4) Exhalation relief. If your machine provides exhalation relief, it should be turned on and turned to the max setting. If it doesn't have any exhalation relief, the doc should be willing to prescribe a machine that does. And note: The SenseAwake on the ICON is not really the same as "exhalation" relief---it lowers the pressure when the machine thinks you're awake, which is not the same as lowering the pressure on every exhalation regardless of whether you are awake or asleep.
5) The pulmonologist may be willing to temporarily lower your pressure and raise them a little bit at a time so that you can gradually get used to the prescribed pressure. It may be easier to start out at 10cm of pressure, even though that's not enough to control your apnea. After managing to sleep at 10cm for a week, the pressure could be increased to 12cm for a week. And then to 14 for a week and so on.
6) The pulmonologist may be willing to prescribe an APAP (auto adjusting PAP) with a pressure range of something like 15-20cm. That way you'll only have the pressure really, really high when it's clearly needed.

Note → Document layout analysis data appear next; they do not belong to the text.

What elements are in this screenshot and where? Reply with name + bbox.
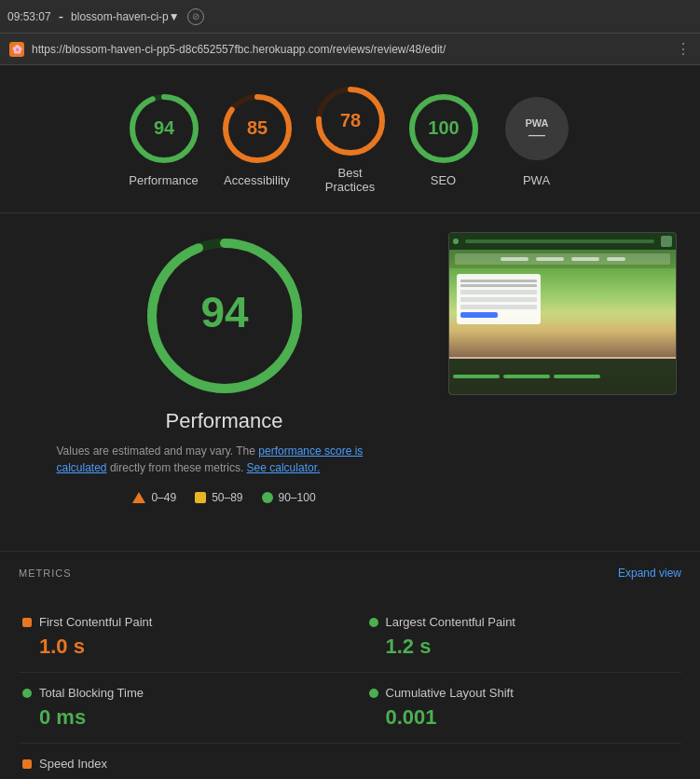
- section-divider: [0, 551, 700, 552]
- si-label: Speed Index: [39, 757, 107, 771]
- best-practices-circle: 78: [313, 84, 388, 158]
- performance-section: 94 Performance Values are estimated and …: [19, 232, 681, 523]
- score-card-accessibility[interactable]: 85 Accessibility: [220, 91, 295, 187]
- si-name-row: Speed Index: [22, 757, 332, 771]
- metrics-title: METRICS: [19, 567, 72, 579]
- best-practices-label: BestPractices: [325, 166, 375, 194]
- fcp-name-row: First Contentful Paint: [22, 615, 332, 629]
- cls-name-row: Cumulative Layout Shift: [369, 686, 679, 700]
- block-icon[interactable]: ⊘: [187, 8, 204, 25]
- metric-cls: Cumulative Layout Shift 0.001: [350, 673, 682, 744]
- tab-label[interactable]: blossom-haven-ci-p▼: [71, 10, 180, 23]
- pwa-label: PWA: [523, 173, 550, 187]
- tbt-value: 0 ms: [22, 705, 332, 730]
- score-card-best-practices[interactable]: 78 BestPractices: [313, 84, 388, 194]
- browser-time: 09:53:07: [7, 10, 51, 23]
- fcp-value: 1.0 s: [22, 635, 332, 659]
- svg-text:—: —: [528, 125, 545, 144]
- metric-fcp: First Contentful Paint 1.0 s: [19, 602, 350, 673]
- metric-si: Speed Index 1.7 s: [19, 744, 350, 779]
- cls-status-icon: [369, 689, 378, 698]
- performance-description: Values are estimated and may vary. The p…: [57, 443, 392, 476]
- browser-menu-button[interactable]: ⋮: [676, 40, 691, 58]
- pwa-circle: PWA —: [500, 91, 574, 166]
- tbt-label: Total Blocking Time: [39, 686, 144, 700]
- tbt-name-row: Total Blocking Time: [22, 686, 332, 700]
- score-card-performance[interactable]: 94 Performance: [127, 91, 201, 187]
- screenshot-mock: [449, 233, 676, 394]
- seo-label: SEO: [431, 173, 456, 187]
- score-card-pwa[interactable]: PWA — PWA: [500, 91, 574, 187]
- average-icon: [195, 492, 206, 503]
- main-content: 94 Performance Values are estimated and …: [0, 213, 700, 779]
- lcp-value: 1.2 s: [369, 635, 679, 659]
- tbt-status-icon: [22, 689, 32, 698]
- favicon: 🌸: [9, 42, 24, 57]
- performance-circle: 94: [127, 91, 201, 166]
- svg-text:94: 94: [200, 288, 249, 336]
- svg-text:85: 85: [246, 117, 267, 138]
- performance-left: 94 Performance Values are estimated and …: [19, 232, 430, 523]
- lcp-label: Largest Contentful Paint: [386, 615, 515, 629]
- screenshot-preview: [448, 232, 677, 395]
- si-status-icon: [22, 759, 32, 769]
- browser-toolbar: 09:53:07 - blossom-haven-ci-p▼ ⊘: [0, 0, 700, 34]
- performance-right: [448, 232, 681, 395]
- svg-text:78: 78: [339, 110, 360, 130]
- metrics-grid: First Contentful Paint 1.0 s Largest Con…: [19, 602, 681, 779]
- seo-circle: 100: [406, 91, 481, 166]
- expand-view-button[interactable]: Expand view: [618, 567, 681, 580]
- screenshot-header-bar: [449, 233, 676, 250]
- cls-label: Cumulative Layout Shift: [386, 686, 514, 700]
- fail-icon: [132, 492, 145, 503]
- fcp-status-icon: [22, 618, 32, 627]
- accessibility-circle: 85: [220, 91, 295, 166]
- metrics-header: METRICS Expand view: [19, 567, 681, 587]
- metric-tbt: Total Blocking Time 0 ms: [19, 673, 350, 744]
- legend-fail: 0–49: [132, 491, 176, 504]
- legend-pass: 90–100: [262, 491, 316, 504]
- accessibility-label: Accessibility: [224, 173, 290, 187]
- address-bar: 🌸 https://blossom-haven-ci-pp5-d8c652557…: [0, 34, 700, 65]
- separator: -: [59, 8, 63, 25]
- average-range: 50–89: [212, 491, 242, 504]
- calculator-link[interactable]: See calculator.: [247, 461, 321, 474]
- pass-icon: [262, 492, 273, 503]
- lcp-name-row: Largest Contentful Paint: [369, 615, 679, 629]
- svg-text:94: 94: [153, 117, 174, 138]
- score-card-seo[interactable]: 100 SEO: [406, 91, 481, 187]
- legend-row: 0–49 50–89 90–100: [132, 491, 315, 504]
- fcp-label: First Contentful Paint: [39, 615, 152, 629]
- svg-text:100: 100: [428, 117, 459, 138]
- scores-header: 94 Performance 85 Accessibility 78 BestP…: [0, 65, 700, 213]
- fail-range: 0–49: [151, 491, 176, 504]
- lcp-status-icon: [369, 618, 378, 627]
- performance-title: Performance: [166, 409, 283, 433]
- cls-value: 0.001: [369, 705, 679, 730]
- url-display[interactable]: https://blossom-haven-ci-pp5-d8c652557fb…: [32, 43, 668, 56]
- pass-range: 90–100: [279, 491, 316, 504]
- performance-label: Performance: [129, 173, 198, 187]
- metric-lcp: Largest Contentful Paint 1.2 s: [350, 602, 682, 673]
- big-performance-circle: 94: [141, 232, 309, 400]
- legend-average: 50–89: [195, 491, 242, 504]
- nav-dot-1: [453, 239, 459, 244]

Once you feel as though you can actually exhale without excessive amounts of effort while using the machine, then it's time to start figuring out what to do about the sinus problems and how they interfere with PAP therapy. For now, you might try using a neti pot or a sinus rinse an hour or so before bedtime to clear out the worst of the congestion.
More suggestions need more information about your equipment: Do you have a heated humidifier? If so, what setting are you using? Do you have a heated hose? If so, what setting are you using?
The funny thing about sinuses is that everybody's are different: Some people's sinuses need the humidifier cranked up to the max. Other people get severely congested if there is any extra humidity at all. Some folks' sinuses love the extra heat provided by a heated hose; others react to the extra heat by becoming extra congested.